Der propagandistische Charakter wurde durch den direkten Vergleich verstärkt: Nur wenige Meter entfernt, im neu eröffneten "Haus der Deutschen Kunst", präsentierte das Regime zeitgleich die "Große Deutsche Kunstausstellung". Diese zeigte die als "gesund" und "deutsch" definierte Kunst – naturalistische, heroisierende Darstellungen von Bauern, Soldaten und idealisierten Landschaften – als das einzig wahre künstlerische Ideal.
Die Ausstellung "Entartete Kunst" war ein immenser Erfolg im Sinne der NS-Propaganda und wurde von über drei Millionen Menschen in München besucht. Sie wanderte danach durch weitere Großstädte wie Berlin, Leipzig, Salzburg und Wien. Die Schau diente als Vorwand für eine landesweite Beschlagnahmungsaktion, bei der über 20.000 Werke aus mehr als 100 deutschen Museen entfernt wurden. Diese Werke wurden anschließend zerstört oder auf dem internationalen Kunstmarkt verkauft.

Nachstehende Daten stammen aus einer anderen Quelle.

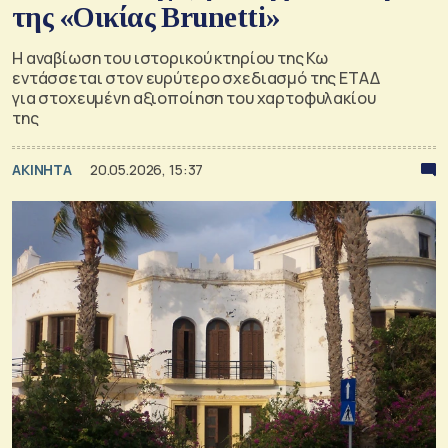
της «Οικίας Brunetti»
Η αναβίωση του ιστορικού κτηρίου της Κω
εντάσσεται στον ευρύτερο σχεδιασμό της ΕΤΑΔ
για στοχευμένη αξιοποίηση του χαρτοφυλακίου
της
ΑΚΙΝΗΤΑ
20.05.2026, 15:37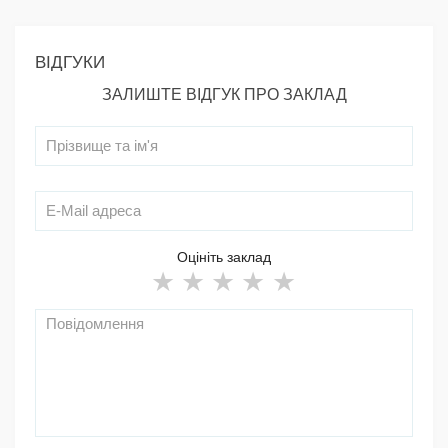
ВІДГУКИ
ЗАЛИШТЕ ВІДГУК ПРО ЗАКЛАД
Оцініть заклад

Die Ausstellung besiegelte das Ende der künstlerischen Moderne in Deutschland. Künstler, deren Werke als "entartet" galten, wurden mit Berufsverboten belegt, viele wurden zur Emigration gezwungen oder gerieten in die Mühlen der Verfolgung. Die Ausstellung "Entartete Kunst" war somit nicht nur eine Kunstschau, sondern ein zentraler Akt der kulturellen Säuberung und ein tragisches Kapitel der Zensur in der deutschen Geschichte.

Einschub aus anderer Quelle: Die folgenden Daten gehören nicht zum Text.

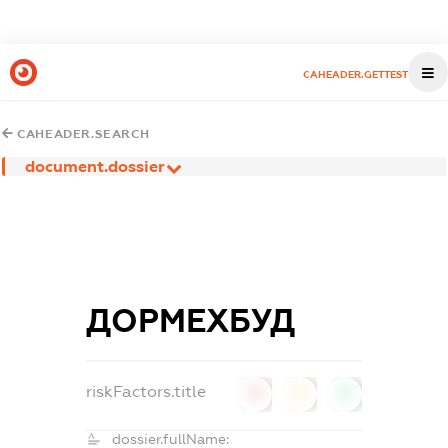
CAHEADER.GETTEST
CAHEADER.SEARCH
document.dossier
ДОРМЕХБУД
riskFactors.title
0
0
0
dossier.fullName: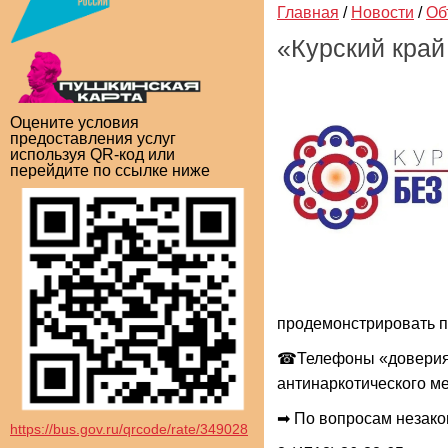
Главная
/
Новости
/
Об
«Курский край
Оцените условия
предоставления услуг
используя QR-код или
перейдите по ссылке ниже
продемонстрировать п
☎Телефоны «доверия» 
антинаркотического ме
➡ По вопросам незако
https://bus.gov.ru/qrcode/rate/349028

Unten folgend der nicht ganz vollständige Ausstellungsführer, der im Sommer 1937 vor der Eröffnung der Wanderausstellung „Entartete Kunst“ in München herausgegeben wurde. Es fehlen zwar 4 von 32 Seiten, trotzdem zeigt dieses wichtige historische Dokument exemplarisch, auf welch perfide Art und Weise die Künstlerinnen und Künstler der Moderne von der NS-Propaganda attackiert wurden und dokumentiert gleichzeitig die ideologische Zielsetzung der nationalsozialistischen Kulturpolitik. Die vier fehlenden Seiten zeigen die Werke diffamierter Künstler. D.h. der Text des Ausstellungsführers ist in dem PDF komplett enthalten. Da wir dieses PDF selbst erstellt haben, mussten wir den Link auf die Datei aus Urheberrechts- und Lizengründen etwas ausführlicher gestalten:
Diese digitale Fassung basiert auf frei zugänglichen Scans der
National Library of Israel (Wikimedia Commons, CC BY-SA 4.0)
und wurde um fehlende Seitenvermerke ergänzt. Sie dient ausschließlich der historischen
und wissenschaftlichen Auseinandersetzung mit der Propagandaausstellung von 1937.
Ausstellungsführer „Entartete Kunst“ (1937)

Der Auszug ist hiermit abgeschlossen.